- Born: 14 January 1982 (age 44) Mar del Plata, Argentina
- Years active: 1996 - 2008
- Spouse: Helen Patricia Pantoja Serrano
- Children: Florencia Navarro Pantoja
- Parents: Miguel Angel Navarro (father); Mirta Susana Amantegui (mother);

= Miguel Navarro (swimmer) =

Bolivian swimmer

Miguel Ángel Navarro is a Bolivian former competitive swimmer who holds a master's degree in Project Formulation and Management from Gabriel René Moreno Autonomous University (UAGRM). As a swimmer, he represented Bolivia at the 2008 Summer Olympics and competed at seven FINA World Championships between 2003 and 2009, including four long-course and three short-course championships.

== Swimming career ==

Navarro competed primarily in butterfly and freestyle events. According to an interview published in 2008, he set his first Bolivian national record in 2000 and by that year had accumulated approximately 50 Bolivian national records.

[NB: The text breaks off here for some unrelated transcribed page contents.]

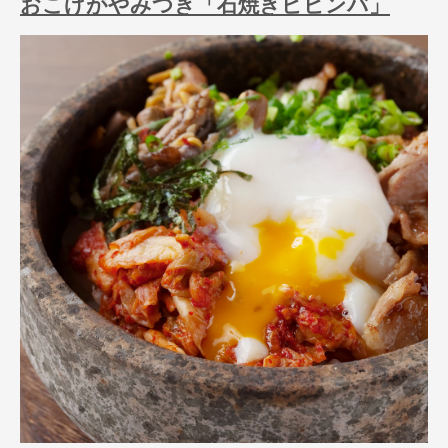
おこげがやみつき「石焼きビビンバ」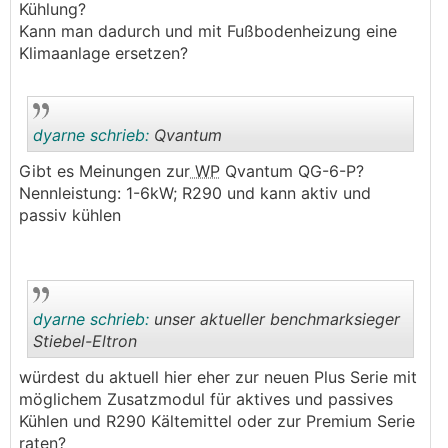
Kühlung?
Kann man dadurch und mit Fußbodenheizung eine
Klimaanlage ersetzen?
dyarne schrieb:
Qvantum
Gibt es Meinungen zur
WP
Qvantum QG-6-P?
Nennleistung: 1-6kW; R290 und kann aktiv und
.
.
passiv kühlen
dyarne schrieb:
unser aktueller benchmarksieger
Stiebel-Eltron
würdest du aktuell hier eher zur neuen Plus Serie mit
.
.
möglichem Zusatzmodul für aktives und passives
Kühlen und R290 Kältemittel oder zur Premium Serie
raten?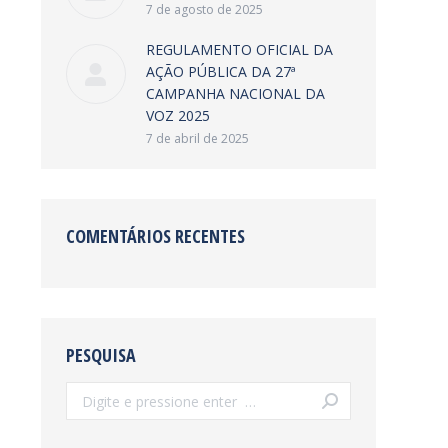
7 de agosto de 2025
REGULAMENTO OFICIAL DA
AÇÃO PÚBLICA DA 27ª
CAMPANHA NACIONAL DA
VOZ 2025
7 de abril de 2025
COMENTÁRIOS RECENTES
PESQUISA
Search:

Between 2003 and 2009, he represented Bolivia at seven consecutive World Championships: Barcelona 2003, Indianapolis 2004, Montreal 2005, Shanghai 2006, Melbourne 2007, Manchester 2008 and Rome 2009.

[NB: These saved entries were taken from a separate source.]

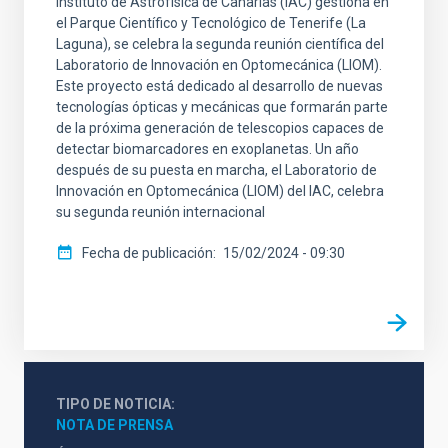
Instituto de Astrofísica de Canarias (IAC) gestiona en
el Parque Científico y Tecnológico de Tenerife (La
Laguna), se celebra la segunda reunión científica del
Laboratorio de Innovación en Optomecánica (LIOM).
Este proyecto está dedicado al desarrollo de nuevas
tecnologías ópticas y mecánicas que formarán parte
de la próxima generación de telescopios capaces de
detectar biomarcadores en exoplanetas. Un año
después de su puesta en marcha, el Laboratorio de
Innovación en Optomecánica (LIOM) del IAC, celebra
su segunda reunión internacional
Fecha de publicación
15/02/2024 - 09:30
TIPO DE NOTICIA
NOTA DE PRENSA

=== World Championships ===

Among his World Championship appearances, his results within the top 50 of the overall rankings were:

| Year | Championship | Event | Place |
|---|---|---|---|
| 2004 | FINA World Swimming Championships (25 m), Indianapolis | 100 m butterfly | 46th (tie) |
| 2005 | FINA World Championships, Montreal | 100 m butterfly | 49th |
| 2006 | FINA World Swimming Championships (25 m), Shanghai | 50 m butterfly | 49th |
| 2006 | FINA World Swimming Championships (25 m), Shanghai | 100 m butterfly | 45th |
| 2008 | FINA World Swimming Championships (25 m), Manchester | 50 m butterfly | 46th |
| 2008 | FINA World Swimming Championships (25 m), Manchester | 100 m butterfly | 45th |

=== South American Games (ODESUR) ===

At the 2006 South American Games in Buenos Aires, Navarro reached the final of the men's 100-metre butterfly and finished sixth. In an interview published in 2008, he described the result as the best of his sporting career up to that point.

=== Olympic Games ===

In 2008, Navarro was a member of the Bolivian delegation at the 2008 Summer Olympics in Beijing. He competed in the men's 100-metre freestyle and finished 63rd in the overall rankings.